Segment Open
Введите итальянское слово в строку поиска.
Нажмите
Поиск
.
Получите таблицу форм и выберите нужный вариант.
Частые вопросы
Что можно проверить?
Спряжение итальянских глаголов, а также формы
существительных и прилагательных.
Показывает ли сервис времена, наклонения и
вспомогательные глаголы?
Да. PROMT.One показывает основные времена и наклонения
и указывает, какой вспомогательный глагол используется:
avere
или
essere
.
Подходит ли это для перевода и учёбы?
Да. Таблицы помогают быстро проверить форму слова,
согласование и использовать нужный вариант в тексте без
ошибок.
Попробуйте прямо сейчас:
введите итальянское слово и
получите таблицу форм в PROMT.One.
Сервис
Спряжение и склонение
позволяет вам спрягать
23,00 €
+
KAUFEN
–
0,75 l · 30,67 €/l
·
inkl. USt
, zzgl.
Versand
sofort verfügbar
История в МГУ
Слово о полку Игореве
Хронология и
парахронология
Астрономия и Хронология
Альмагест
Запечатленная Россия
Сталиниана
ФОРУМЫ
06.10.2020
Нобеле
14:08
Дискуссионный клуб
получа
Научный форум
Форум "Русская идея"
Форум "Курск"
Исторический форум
Segment Closed
Segment Open
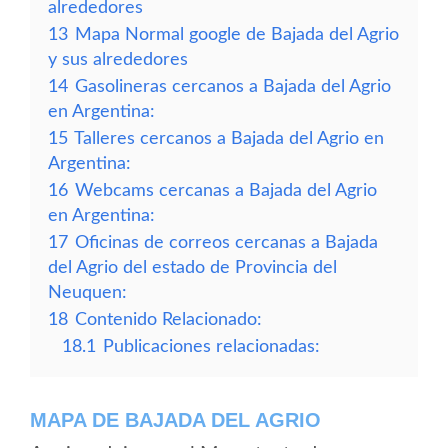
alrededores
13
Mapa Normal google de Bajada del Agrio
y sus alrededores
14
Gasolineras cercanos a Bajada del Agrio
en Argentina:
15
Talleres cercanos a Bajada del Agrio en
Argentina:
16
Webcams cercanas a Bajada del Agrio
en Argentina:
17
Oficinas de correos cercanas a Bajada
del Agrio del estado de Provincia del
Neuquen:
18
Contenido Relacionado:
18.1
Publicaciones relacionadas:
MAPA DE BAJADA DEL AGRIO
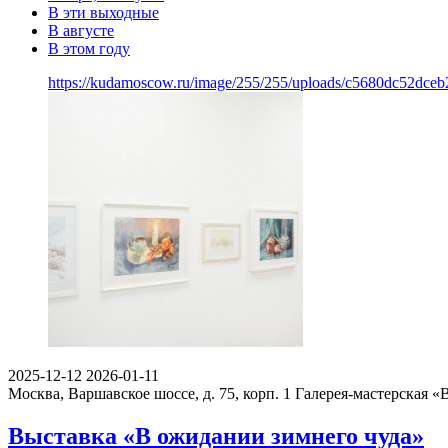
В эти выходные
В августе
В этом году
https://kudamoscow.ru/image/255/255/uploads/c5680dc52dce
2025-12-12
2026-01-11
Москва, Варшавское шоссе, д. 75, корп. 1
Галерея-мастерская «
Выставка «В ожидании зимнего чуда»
Segment Closed
Task requirements: Look for the string "наклонения" in the entries above. Copy every line that has it.

Solution to the problem:
Показывает ли сервис времена, наклонения и
Да. PROMT.One показывает основные времена и наклонения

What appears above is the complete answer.